_INSTRUCTIONS TO FOLLOW_
Please reproduce all of the lines below, word for word and in full.

_PROVIDED INFORMATION_
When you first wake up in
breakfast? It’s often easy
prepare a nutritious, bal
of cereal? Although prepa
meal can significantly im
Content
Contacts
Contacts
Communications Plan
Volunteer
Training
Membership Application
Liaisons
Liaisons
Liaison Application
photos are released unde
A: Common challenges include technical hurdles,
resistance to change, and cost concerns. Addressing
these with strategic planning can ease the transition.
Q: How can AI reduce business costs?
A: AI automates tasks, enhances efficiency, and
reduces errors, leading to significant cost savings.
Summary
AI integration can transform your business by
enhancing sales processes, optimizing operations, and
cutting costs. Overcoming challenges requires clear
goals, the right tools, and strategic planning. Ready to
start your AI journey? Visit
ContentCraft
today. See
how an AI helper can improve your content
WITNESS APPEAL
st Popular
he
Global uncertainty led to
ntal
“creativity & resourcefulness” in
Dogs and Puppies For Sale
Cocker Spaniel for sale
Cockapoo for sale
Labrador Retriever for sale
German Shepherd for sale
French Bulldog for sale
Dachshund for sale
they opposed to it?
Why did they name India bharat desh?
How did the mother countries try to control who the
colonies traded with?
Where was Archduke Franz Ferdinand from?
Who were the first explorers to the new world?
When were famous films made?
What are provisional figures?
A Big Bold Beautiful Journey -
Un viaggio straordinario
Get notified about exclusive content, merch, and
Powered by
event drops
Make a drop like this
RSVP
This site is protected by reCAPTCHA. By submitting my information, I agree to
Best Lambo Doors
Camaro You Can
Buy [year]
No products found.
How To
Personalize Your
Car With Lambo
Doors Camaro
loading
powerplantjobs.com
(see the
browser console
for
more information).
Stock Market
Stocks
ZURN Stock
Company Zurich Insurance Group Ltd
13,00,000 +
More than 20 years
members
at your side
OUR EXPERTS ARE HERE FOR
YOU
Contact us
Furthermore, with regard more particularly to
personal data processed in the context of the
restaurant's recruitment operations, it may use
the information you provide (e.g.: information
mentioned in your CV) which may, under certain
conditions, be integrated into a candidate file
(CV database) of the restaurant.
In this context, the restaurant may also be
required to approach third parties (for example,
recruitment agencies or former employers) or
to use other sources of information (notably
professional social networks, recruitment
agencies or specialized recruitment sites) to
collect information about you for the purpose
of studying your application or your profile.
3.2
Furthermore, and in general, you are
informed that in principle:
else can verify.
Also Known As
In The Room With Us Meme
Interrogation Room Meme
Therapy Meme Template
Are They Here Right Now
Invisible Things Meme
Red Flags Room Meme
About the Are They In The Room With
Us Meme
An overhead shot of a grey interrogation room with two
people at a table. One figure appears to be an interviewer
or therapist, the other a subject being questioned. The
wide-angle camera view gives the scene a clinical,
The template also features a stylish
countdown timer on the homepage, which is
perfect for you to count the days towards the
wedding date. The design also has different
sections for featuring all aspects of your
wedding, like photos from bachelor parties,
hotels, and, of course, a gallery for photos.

_ANSWER BOX_
When you first wake up in
breakfast? It’s often easy
prepare a nutritious, bal
of cereal? Although prepa
meal can significantly im
Content
Contacts
Contacts
Communications Plan
Volunteer
Training
Membership Application
Liaisons
Liaisons
Liaison Application
photos are released unde
A: Common challenges include technical hurdles,
resistance to change, and cost concerns. Addressing
these with strategic planning can ease the transition.
Q: How can AI reduce business costs?
A: AI automates tasks, enhances efficiency, and
reduces errors, leading to significant cost savings.
Summary
AI integration can transform your business by
enhancing sales processes, optimizing operations, and
cutting costs. Overcoming challenges requires clear
goals, the right tools, and strategic planning. Ready to
start your AI journey? Visit
ContentCraft
today. See
how an AI helper can improve your content
WITNESS APPEAL
st Popular
he
Global uncertainty led to
ntal
“creativity & resourcefulness” in
Dogs and Puppies For Sale
Cocker Spaniel for sale
Cockapoo for sale
Labrador Retriever for sale
German Shepherd for sale
French Bulldog for sale
Dachshund for sale
they opposed to it?
Why did they name India bharat desh?
How did the mother countries try to control who the
colonies traded with?
Where was Archduke Franz Ferdinand from?
Who were the first explorers to the new world?
When were famous films made?
What are provisional figures?
A Big Bold Beautiful Journey -
Un viaggio straordinario
Get notified about exclusive content, merch, and
Powered by
event drops
Make a drop like this
RSVP
This site is protected by reCAPTCHA. By submitting my information, I agree to
Best Lambo Doors
Camaro You Can
Buy [year]
No products found.
How To
Personalize Your
Car With Lambo
Doors Camaro
loading
powerplantjobs.com
(see the
browser console
for
more information).
Stock Market
Stocks
ZURN Stock
Company Zurich Insurance Group Ltd
13,00,000 +
More than 20 years
members
at your side
OUR EXPERTS ARE HERE FOR
YOU
Contact us
Furthermore, with regard more particularly to
personal data processed in the context of the
restaurant's recruitment operations, it may use
the information you provide (e.g.: information
mentioned in your CV) which may, under certain
conditions, be integrated into a candidate file
(CV database) of the restaurant.
In this context, the restaurant may also be
required to approach third parties (for example,
recruitment agencies or former employers) or
to use other sources of information (notably
professional social networks, recruitment
agencies or specialized recruitment sites) to
collect information about you for the purpose
of studying your application or your profile.
3.2
Furthermore, and in general, you are
informed that in principle:
else can verify.
Also Known As
In The Room With Us Meme
Interrogation Room Meme
Therapy Meme Template
Are They Here Right Now
Invisible Things Meme
Red Flags Room Meme
About the Are They In The Room With
Us Meme
An overhead shot of a grey interrogation room with two
people at a table. One figure appears to be an interviewer
or therapist, the other a subject being questioned. The
wide-angle camera view gives the scene a clinical,
The template also features a stylish
countdown timer on the homepage, which is
perfect for you to count the days towards the
wedding date. The design also has different
sections for featuring all aspects of your
wedding, like photos from bachelor parties,
hotels, and, of course, a gallery for photos.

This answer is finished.